Na zakończenie w niniejszej pracy zaprezentuję krótki wywiad z dzieckiem.

N: Dzień dobry

M: dobly

N: Jak masz na imię?

M: Monika

N: A ja Natalia. Miło Cię poznać Moniko. Jak się dzisiaj czujesz?

M: dopsze

N: Lubisz chodzić do przedszkola?

M: Tak

N: A co lubisz robić w Przedszkolu?

M: lubiem się bafić w skleparke

N: A z kim się lubisz bawić?

M: wsyskimi

N: A co jeszcze lubisz robić w przedszkolu?

M: lubiem spewać

N: A co lubisz śpiewać?

M: to co pani naucyła.
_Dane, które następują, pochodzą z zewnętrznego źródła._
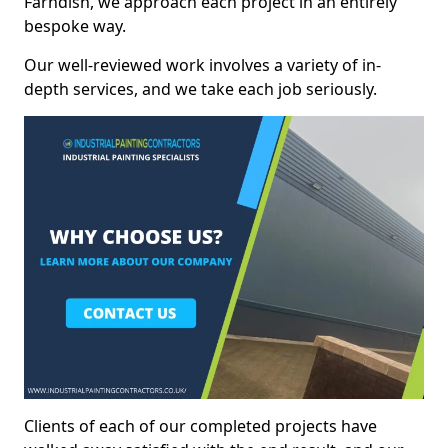
Farndish, we approach each project in an entirely
bespoke way.
Our well-reviewed work involves a variety of in-
depth services, and we take each job seriously.
Clients of each of our completed projects have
Ostatnio spewalismy „Ctely słonie zielone słonie”..

N: Zaśpiewasz mi ją?

M: tak. Ctely słonie zelone słonie kazdy kokaldke ma na ogonie ten kudlaty, ten smalkaty kochajom sie jak waliaty..

N: Bardzo pięknie śpiewasz. Moniko dziękuję Ci za rozmowę i śpiew. Możesz już pójść się pobawić z innymi dziećmi.

 Jak wynika z powyższego dialogu widoczną wadą u Moniki jest seplenienie (sygmatyzm), substytucja oraz rotacyzm. Dziecko odpowiada na pytania, mówi albo prostymi zdaniami albo pojedynczymi wyrazami. W słownictwie Moniki łatwo można zauważyć posługiwanie się neologizmami (dziecko zamiast ekspedientki lub sprzedawczyni użyło słowa skleparki) oraz zastępowanie dźwięcznych głosek bezdźwięcznymi.

 

Bibliografia

1. Demel G., Minimum logopedyczne nauczyciela przedszkola, Wydawnictwo WSiP, Warszawa 1996.

2. Kaczmarek L., Nasze dziecko uczy się mowy, Wydawnictwo Lubelskie, Lublin 1966.

3. Szymczyk M., Słownik Języka Polskiego, Wydawnictwo PWN, Warszawa 1995.